Mais la paille sortait par le ventre de nos exceptions, et nous gagnions à peine de quoi la renouveler.

Nous trouvâmes bientôt heureusement à nous employer.

Un autre, plus heureux, joignit nos morts à ses vivants, et m’offrit des appointements particuliers pour mes 6 pieds 5 pouces. Rosita devait faire l’annonce.


Je redevins géant et fis mon début entre l’homme sans bras, dit le Piéton courageux, et la femme sans jambes, dite le Râble mystérieux.

Le Piéton courageux est ce gaillard à qui vous avez vu faire l’exercice du fusil avec ses pieds, qui prise avec son orteil, et a des cors au doigt qui tient la plume.

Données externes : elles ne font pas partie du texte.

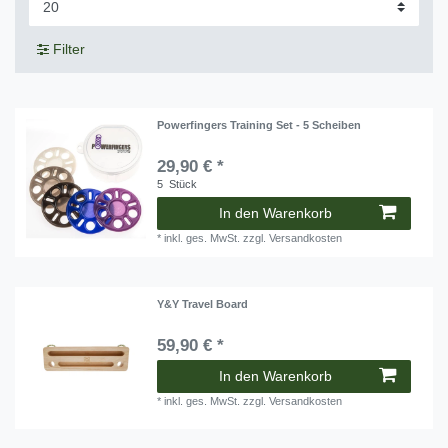
Filter
Powerfingers Training Set - 5 Scheiben
29,90 € *
5
Stück
In den Warenkorb
*
inkl. ges. MwSt.
zzgl.
Versandkosten
Y&Y Travel Board
59,90 € *
In den Warenkorb
*
inkl. ges. MwSt.
zzgl.
Versandkosten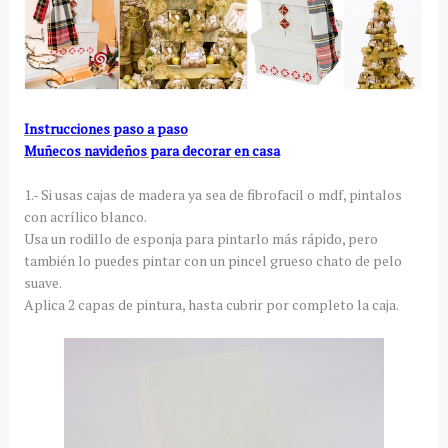
Instrucciones paso a paso
Muñecos navideños para decorar en casa
1.- Si usas cajas de madera ya sea de fibrofacil o mdf, pintalos
con acrílico blanco.
Usa un rodillo de esponja para pintarlo más rápido, pero
también lo puedes pintar con un pincel grueso chato de pelo
suave.
Aplica 2 capas de pintura, hasta cubrir por completo la caja.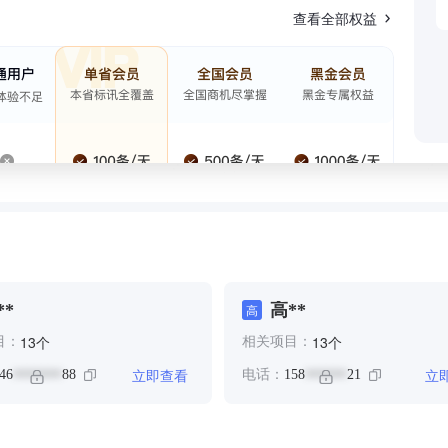
查看全部权益
**
高**
高
个
个
13
13
目：
相关项目：
立即查看
立
46
88
电话：
158
21
*******
******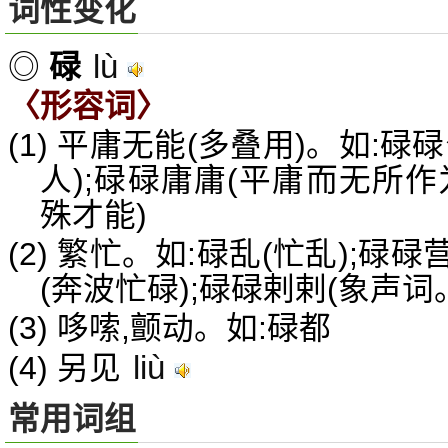
词性变化
lù
◎
碌
〈形容词〉
(1) 平庸无能(多叠用)。如:
人);碌碌庸庸(平庸而无所作
殊才能)
(2) 繁忙。如:碌乱(忙乱);碌
(奔波忙碌);碌碌剌剌(象声词
(3) 哆嗦,颤动。如:碌都
liù
(4) 另见
常用词组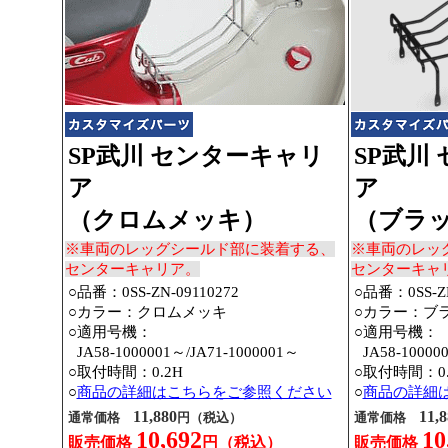
SP武川 センターキャリ
SP武川
ア
ア
（クロムメッキ）
（ブラ
※車両のレッグシールド部に装着する、
※車両のレッ
センターキャリア。
センターキャ
○品番：0SS-ZN-09110272
○品番：0SS-ZN
○カラー：クロムメッキ
○カラー：ブ
○適用号機：
○適用号機：
○
JA58-1000001～
/JA71-1000001～
○
JA58-10000
○取付時間：0.2H
○取付時間：0.
○
商品の詳細はこちらをご参照ください
○
商品の詳細
11,880
11,8
通常価格
円（税込）
通常価格
10,692
10
販売価格
円（税込）
販売価格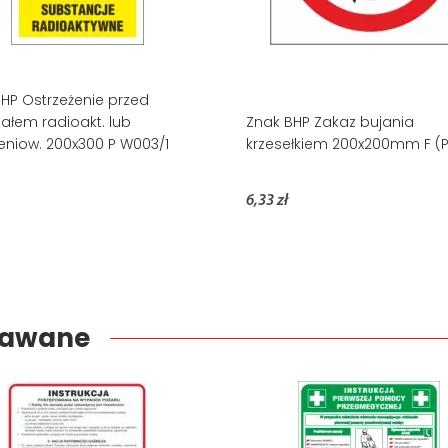
HP Ostrzeżenie przed
ałem radioakt. lub
Znak BHP Zakaz bujania
niow. 200x300 P W003/1
krzesełkiem 200x200mm F (
6,33 zł
edawane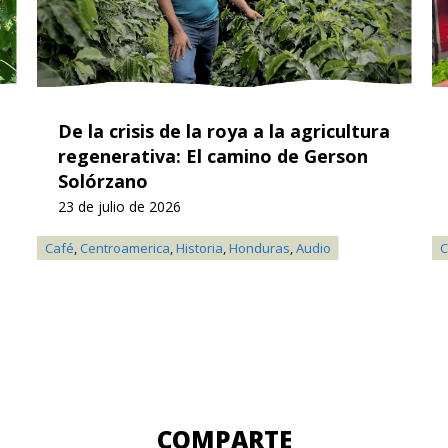
De la crisis de la roya a la agricultura
regenerativa: El camino de Gerson
Solórzano
23 de julio de 2026
Café
,
Centroamerica
,
Historia
,
Honduras
,
Audio
C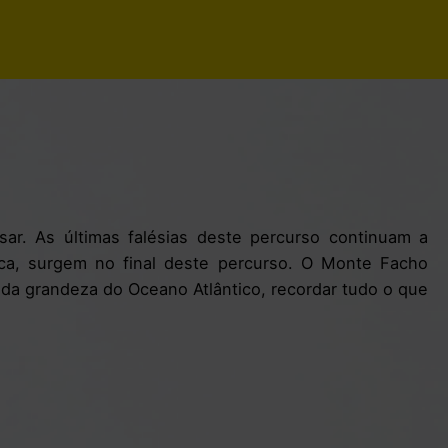
sar. As últimas falésias deste percurso continuam a
íaca, surgem no final deste percurso. O Monte Facho
r da grandeza do Oceano Atlântico, recordar tudo o que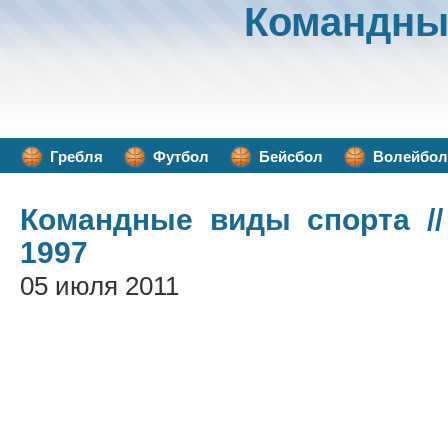
Командны
Гребля
Футбол
Бейсбол
Волейбол
Командные виды спорта
//
1997
05 июля 2011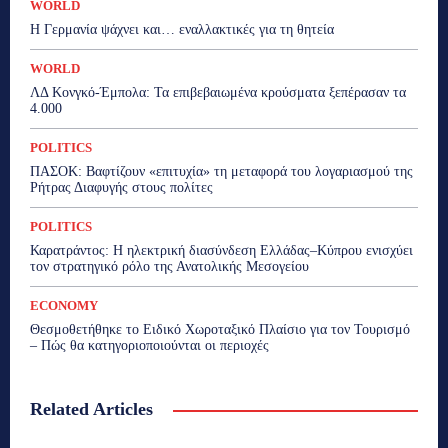
WORLD
H Γερμανία ψάχνει και… εναλλακτικές για τη θητεία
WORLD
ΛΔ Κονγκό-Έμπολα: Τα επιβεβαιωμένα κρούσματα ξεπέρασαν τα
4.000
POLITICS
ΠΑΣΟΚ: Βαφτίζουν «επιτυχία» τη μεταφορά του λογαριασμού της
Ρήτρας Διαφυγής στους πολίτες
POLITICS
Καρατράντος: Η ηλεκτρική διασύνδεση Ελλάδας–Κύπρου ενισχύει
τον στρατηγικό ρόλο της Ανατολικής Μεσογείου
ECONOMY
Θεσμοθετήθηκε το Ειδικό Χωροταξικό Πλαίσιο για τον Τουρισμό
– Πώς θα κατηγοριοποιούνται οι περιοχές
Related Articles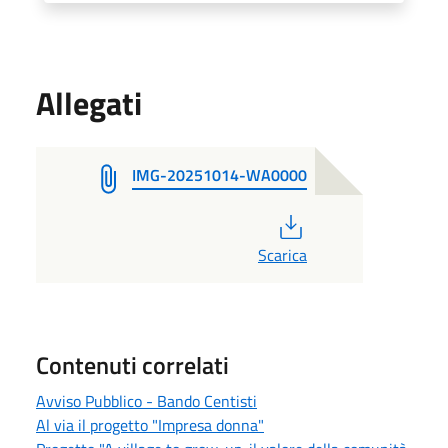
Allegati
IMG-20251014-WA0000
PDF
Scarica
Contenuti correlati
Avviso Pubblico - Bando Centisti
Al via il progetto "Impresa donna"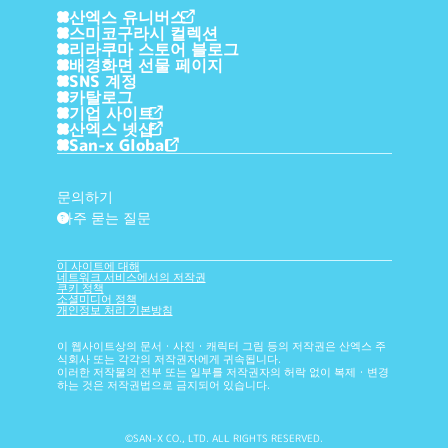
산엑스 유니버스
스미코구라시 컬렉션
리라쿠마 스토어 블로그
배경화면 선물 페이지
SNS 계정
카탈로그
기업 사이트
산엑스 넷샵
San-x Global
문의하기
자주 묻는 질문
?
이 사이트에 대해
네트워크 서비스에서의 저작권
쿠키 정책
소셜미디어 정책
개인정보 처리 기본방침
이 웹사이트상의 문서・사진・캐릭터 그림 등의 저작권은 산엑스 주
식회사 또는 각각의 저작권자에게 귀속됩니다.
이러한 저작물의 전부 또는 일부를 저작권자의 허락 없이 복제・변경
하는 것은 저작권법으로 금지되어 있습니다.
©SAN-X CO., LTD. ALL RIGHTS RESERVED.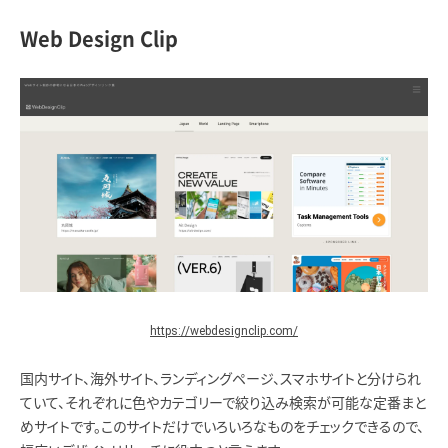
Web Design Clip
https://webdesignclip.com/
国内サイト、海外サイト、ランディングページ、スマホサイトと分けられ
ていて、それぞれに色やカテゴリーで絞り込み検索が可能な定番まと
めサイトです。このサイトだけでいろいろなものをチェックできるので、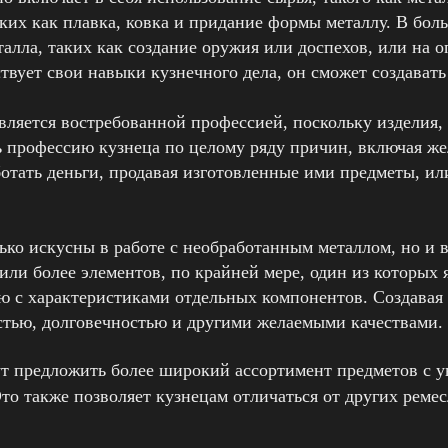
ких как плавка, ковка и придание формы металлу. В бол
алла, таких как создание оружия или доспехов, или на 
ствует свои навыки кузнечного дела, он сможет создава
является востребованной профессией, поскольку изделия
ь профессию кузнеца по целому ряду причин, включая же
отать деньги, продавая изготовленные ими предметы, или
ько искусны в работе с необработанным металлом, но и 
 или более элементов, по крайней мере, один из которы
ю с характеристиками отдельных компонентов. Создавая 
тью, долговечностью и другими желаемыми качествами.
ут предложить более широкий ассортимент предметов с у
то также позволяет кузнецам отличаться от других реме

Le Râble mystérieux ! Vous avez dû la voir aussi rôder par les rues sur une petite charrette traînée par un âne et qui la mène dans les banlieues, où elle a seulement le droit de se montrer, depuis que, sur une place de Paris, elle fit s’évanouir, en agitant son moignon, la femme enceinte d’un haut fonctionnaire, dont l’enfant, quand il vit le jour, avait laissé la moitié de lui-même dans l’autre monde.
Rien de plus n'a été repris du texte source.